Lie in This Hammock Beside Me

Let neither of us speak.
Language is a dirty trick
on days when what I need will not be named.

I try, and you, the loyal waiter
keen to please, you try,
but I don’t know the words for all my want.

I ask, I think, for the flaming dessert,
something sweet and volatile.
You courteously set yourself on fire.

That’s not what I want.
I’ll stop asking altogether,
let my foot propel me in a heavy, gentle arc.

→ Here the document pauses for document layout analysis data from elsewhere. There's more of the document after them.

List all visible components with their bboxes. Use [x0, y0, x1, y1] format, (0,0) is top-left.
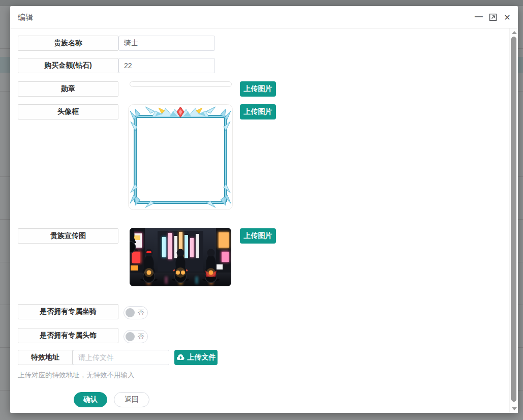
minimize-icon[interactable]: — [474, 13, 483, 22]
exclusive-mount-toggle[interactable]: 否 [124, 306, 148, 319]
effect-url-label: 特效地址 [18, 350, 73, 365]
dialog-title: 编辑 [18, 6, 33, 28]
scrollbar-thumb[interactable] [511, 37, 516, 402]
toggle-state-text: 否 [138, 331, 144, 343]
upload-file-button-label: 上传文件 [188, 353, 216, 362]
toggle-state-text: 否 [138, 307, 144, 319]
exclusive-headwear-toggle[interactable]: 否 [124, 330, 148, 343]
purchase-amount-label: 购买金额(钻石) [18, 58, 118, 73]
effect-url-input[interactable] [73, 350, 169, 365]
exclusive-mount-label: 是否拥有专属坐骑 [18, 304, 118, 319]
medal-label: 勋章 [18, 81, 118, 97]
noble-name-label: 贵族名称 [18, 36, 118, 51]
edit-dialog: 编辑 — ✕ 贵族名称 购买金额(钻石) 勋章 上传图片 头像框 [10, 6, 518, 413]
cloud-upload-icon [176, 354, 185, 361]
confirm-button[interactable]: 确认 [74, 392, 107, 407]
back-button[interactable]: 返回 [114, 392, 149, 407]
close-icon[interactable]: ✕ [503, 13, 512, 22]
scroll-down-icon[interactable] [512, 407, 517, 410]
promo-image-upload-button[interactable]: 上传图片 [240, 228, 276, 244]
avatar-frame-upload-button[interactable]: 上传图片 [240, 104, 276, 119]
noble-name-input[interactable] [118, 36, 215, 51]
toggle-knob [126, 332, 135, 341]
exclusive-headwear-label: 是否拥有专属头饰 [18, 328, 118, 343]
avatar-frame-label: 头像框 [18, 104, 118, 119]
medal-upload-button[interactable]: 上传图片 [240, 81, 276, 97]
effect-url-hint: 上传对应的特效地址，无特效不用输入 [18, 371, 135, 380]
effect-file-upload-button[interactable]: 上传文件 [174, 350, 218, 365]
dialog-header: 编辑 — ✕ [10, 6, 518, 28]
toggle-knob [126, 308, 135, 317]
purchase-amount-input[interactable] [118, 58, 215, 73]
background-topbar [0, 0, 523, 6]
promo-image-preview [130, 228, 231, 286]
promo-image-label: 贵族宣传图 [18, 228, 118, 244]
vertical-scrollbar[interactable] [509, 28, 518, 413]
scroll-up-icon[interactable] [512, 31, 517, 34]
medal-image-preview [130, 81, 232, 87]
fullscreen-icon[interactable] [488, 13, 498, 22]
avatar-frame-image-preview [128, 104, 233, 210]
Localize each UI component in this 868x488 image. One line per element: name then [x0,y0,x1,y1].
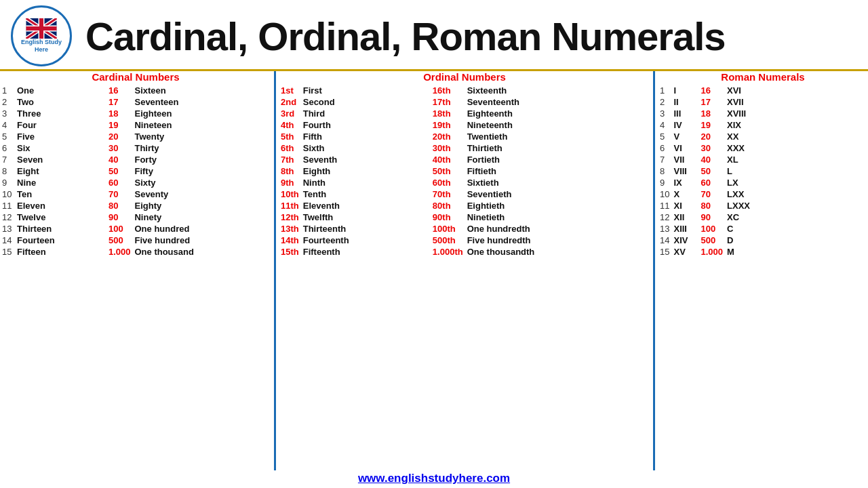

The body will act without being told.
Our lungs engage the sweetness of the air,
the fall sky and its more than blue that doesn’t need a name.

Stay with me
and we will float till dark,
then on into the quiet of the night.

 

Reprieve

It wasn’t snow
anymore but glitter
raining down from
some bright sieve
shaken over our construction
paper landscape
and turning us
into grade-school art
with macaroni birds
and too much glue,
which is maybe
why we stuck so well
side by side
in what wasn’t
snow but shiny
simple peace of mind
and calm that comes
from being fingerless
in warm mittens
without having to grasp
at finer details,
all the smaller work.
No tests of dexterity,
just boy walks with girl
and bumping
playful shoulders
in what wasn’t
for the moment
cold or slick,
what wasn’t hard,
what couldn’t have been
snow.


 

One of Every Seven Men Can’t Recall His Dreams

Others report
———————————————————-fields of zinnias, trains chugging
while he stands at the depot
waving to the sleeping as they shudder past.

He is stationed nightly
in the brash and empty
———————————————————-horizon spooling out like bolts of silk
pool of shallow light.

This leaves him
with trespasser’s guilt,
———————————————————-charcoal-outlined bones of leaves
citizenship revoked, exiled

to a minor role in one of Kafka’s stories.
Maybe he’s the man who folds himself in half,
———————————————————-strong wind snapping at a gemlike kite
maybe one who loves the river, never makes the jump.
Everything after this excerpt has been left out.